### Exercise objective
Two lines mark the range in the entries below: the one holding "s vašimi údajmi" and the one holding "Copyright © GeFeLit • 2009-2026". Set down those two and all lines between them, exactly.

(Extracted page text data)
________________

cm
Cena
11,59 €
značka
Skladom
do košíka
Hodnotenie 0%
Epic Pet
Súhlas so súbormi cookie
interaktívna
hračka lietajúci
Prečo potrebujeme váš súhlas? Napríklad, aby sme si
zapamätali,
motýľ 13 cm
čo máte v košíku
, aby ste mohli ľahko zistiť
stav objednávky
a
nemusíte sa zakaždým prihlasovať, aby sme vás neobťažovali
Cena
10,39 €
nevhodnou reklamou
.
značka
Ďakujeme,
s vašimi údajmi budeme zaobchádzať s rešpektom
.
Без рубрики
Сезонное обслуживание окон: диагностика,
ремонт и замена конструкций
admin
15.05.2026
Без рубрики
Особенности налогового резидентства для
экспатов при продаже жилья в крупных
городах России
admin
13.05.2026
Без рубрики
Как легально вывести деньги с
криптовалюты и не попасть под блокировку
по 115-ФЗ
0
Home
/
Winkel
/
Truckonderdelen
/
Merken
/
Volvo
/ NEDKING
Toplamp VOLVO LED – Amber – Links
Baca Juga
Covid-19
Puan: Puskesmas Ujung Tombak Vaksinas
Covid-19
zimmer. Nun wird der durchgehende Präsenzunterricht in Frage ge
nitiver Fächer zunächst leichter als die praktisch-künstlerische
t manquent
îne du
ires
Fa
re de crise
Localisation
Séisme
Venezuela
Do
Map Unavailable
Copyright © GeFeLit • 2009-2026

________________

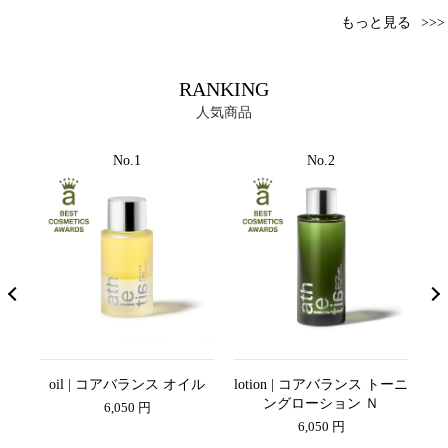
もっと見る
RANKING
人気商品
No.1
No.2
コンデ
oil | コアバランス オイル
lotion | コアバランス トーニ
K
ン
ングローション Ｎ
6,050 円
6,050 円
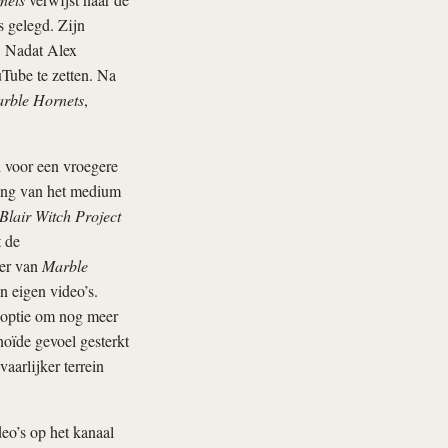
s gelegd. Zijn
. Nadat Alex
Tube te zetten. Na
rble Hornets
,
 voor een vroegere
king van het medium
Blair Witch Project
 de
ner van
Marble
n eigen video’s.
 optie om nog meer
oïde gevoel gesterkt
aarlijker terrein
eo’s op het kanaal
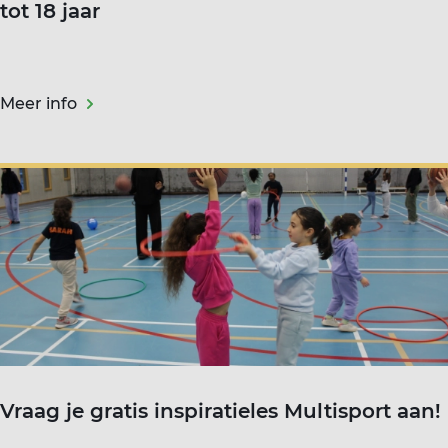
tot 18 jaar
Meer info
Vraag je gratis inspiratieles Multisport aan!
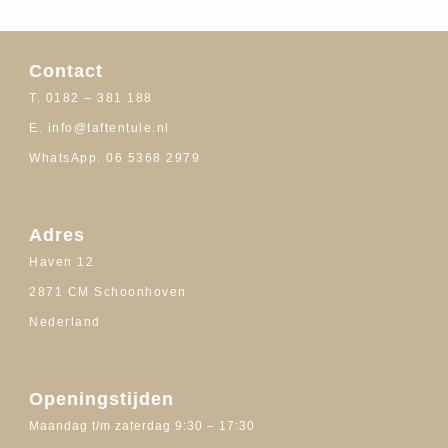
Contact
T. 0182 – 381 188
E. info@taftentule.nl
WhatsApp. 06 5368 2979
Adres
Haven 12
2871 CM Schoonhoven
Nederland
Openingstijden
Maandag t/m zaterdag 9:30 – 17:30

________________

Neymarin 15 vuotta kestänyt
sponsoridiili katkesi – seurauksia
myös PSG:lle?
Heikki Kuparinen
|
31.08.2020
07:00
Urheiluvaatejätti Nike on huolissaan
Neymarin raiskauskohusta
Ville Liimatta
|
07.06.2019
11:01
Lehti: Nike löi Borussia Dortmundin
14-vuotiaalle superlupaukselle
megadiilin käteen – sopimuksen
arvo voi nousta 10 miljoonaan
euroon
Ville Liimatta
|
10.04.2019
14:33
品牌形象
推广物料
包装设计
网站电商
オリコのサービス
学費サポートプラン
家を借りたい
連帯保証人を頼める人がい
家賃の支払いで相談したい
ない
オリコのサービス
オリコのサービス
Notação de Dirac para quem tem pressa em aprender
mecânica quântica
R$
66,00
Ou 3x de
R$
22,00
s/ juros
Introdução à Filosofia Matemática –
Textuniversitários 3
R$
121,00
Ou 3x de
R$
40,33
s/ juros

________________

### Output for this task
s vašimi údajmi budeme zaobchádzať s rešpektom
.
Без рубрики
Сезонное обслуживание окон: диагностика,
ремонт и замена конструкций
admin
15.05.2026
Без рубрики
Особенности налогового резидентства для
экспатов при продаже жилья в крупных
городах России
admin
13.05.2026
Без рубрики
Как легально вывести деньги с
криптовалюты и не попасть под блокировку
по 115-ФЗ
0
Home
/
Winkel
/
Truckonderdelen
/
Merken
/
Volvo
/ NEDKING
Toplamp VOLVO LED – Amber – Links
Baca Juga
Covid-19
Puan: Puskesmas Ujung Tombak Vaksinas
Covid-19
zimmer. Nun wird der durchgehende Präsenzunterricht in Frage ge
nitiver Fächer zunächst leichter als die praktisch-künstlerische
t manquent
îne du
ires
Fa
re de crise
Localisation
Séisme
Venezuela
Do
Map Unavailable
Copyright © GeFeLit • 2009-2026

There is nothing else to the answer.